The Jewish Community Centre for London is the first major Jewish project to be credit-crunched. Escalating building costs and the economic slide have been cited as the reasons for putting the ambitious building scheme on hold.
Andrew Franklin, the publisher who chairs the JCC board, said: "What is so extraordinary is the economy is deteriorating so fast in banking, property, finance, hedge funds - areas where many of the most generous of likely donors are involved."
Meanwhile, he noted, building costs have risen by 15-20 per cent, with the price of steel and cement having doubled in a year. The 2012 London Olympics has also sparked a rise in labour costs, with engineers and surveyors being "sucked into" the massive effort to get the capital ready for the games.
The JCC's rethink was, he said, "a difficult and painful decision, but it would have imprudent not to take it. But the vision remains."
No figures have been released for the cost of the building beyond a vague "tens of millions", but it would have required the community's biggest ever fundraising campaign for a capital project.
The new JCoSS school, due to open in two years, is due to cost £46 million, £36 million of which is likely to come from the government.
The JCC, however, faces the prospect of raising all its money from private sources - and even if a building does get off the ground, it has forecast that it will have to meet 20 to 30 per cent of its annual running costs from fundraising.

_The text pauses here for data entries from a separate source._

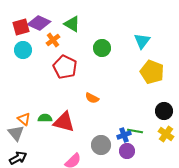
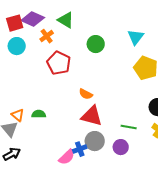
red triangle: (64, 122) -> (92, 116), moved
blue cross: (124, 135) -> (80, 149), moved

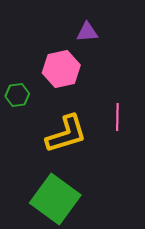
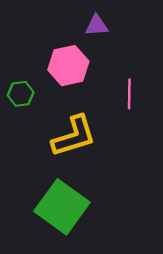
pink line: (117, 117) -> (129, 94), moved

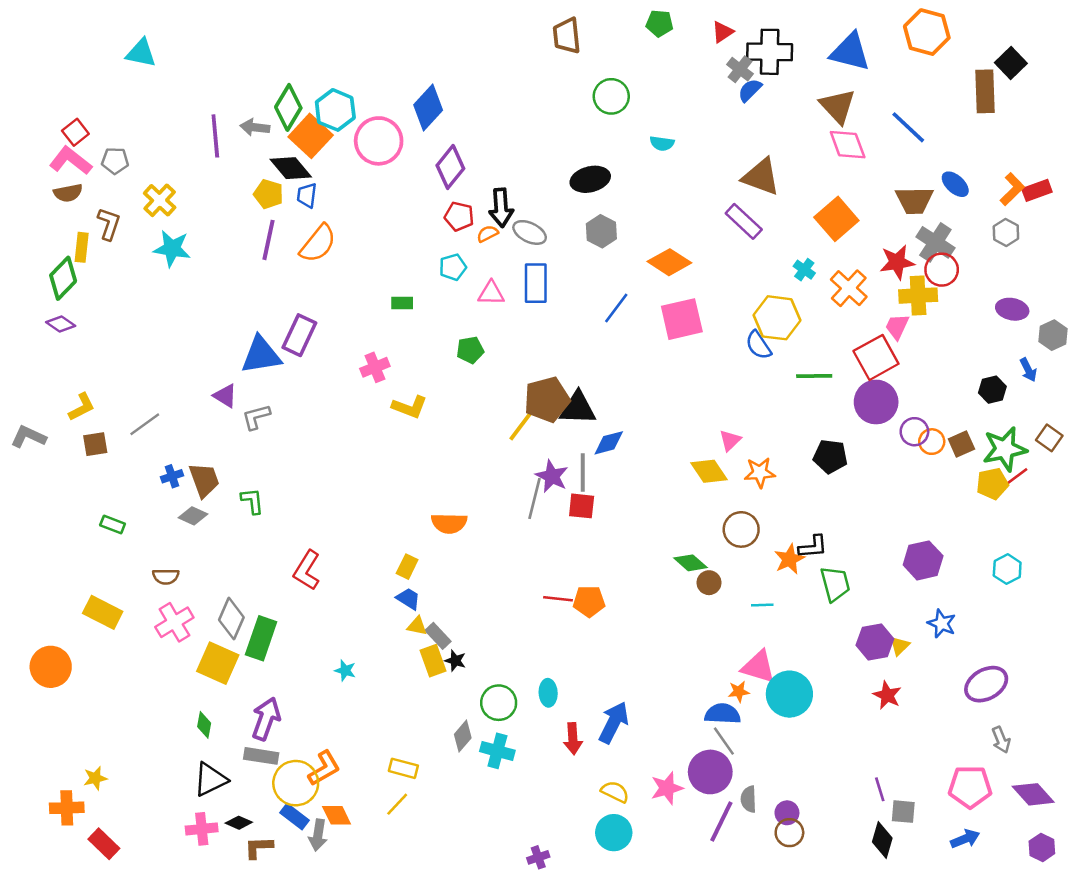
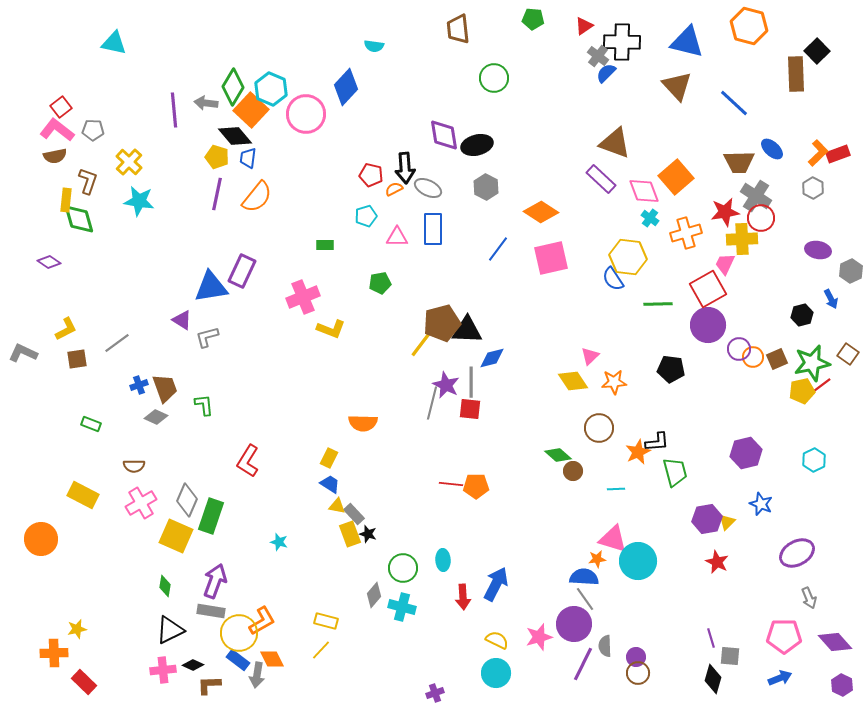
cyan semicircle: (662, 143) -> (374, 46), moved
pink diamond: (848, 145) -> (644, 191), moved
purple diamond: (450, 167) -> (444, 135), moved, turned -48
green diamond: (63, 278) -> (79, 219), moved, turned -60
orange cross: (849, 288) -> (686, 233), turned 32
pink cross: (375, 367) -> (303, 297), size x1.4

According to Allan Morgenthau, vice-president of the - some might say rival - London Jewish Cultural Centre, there is another reason why such a large-scale cultural project would find it difficult to attract enough money. "A lot of donors feel that money is required for social services, which are under enormous pressure," he said.
Even a JCC board comprising top fundraisers such as Sir Trevor Chinn, Lloyd Dorfman and Jennifer Moses felt no option but to rethink their grand ambitions.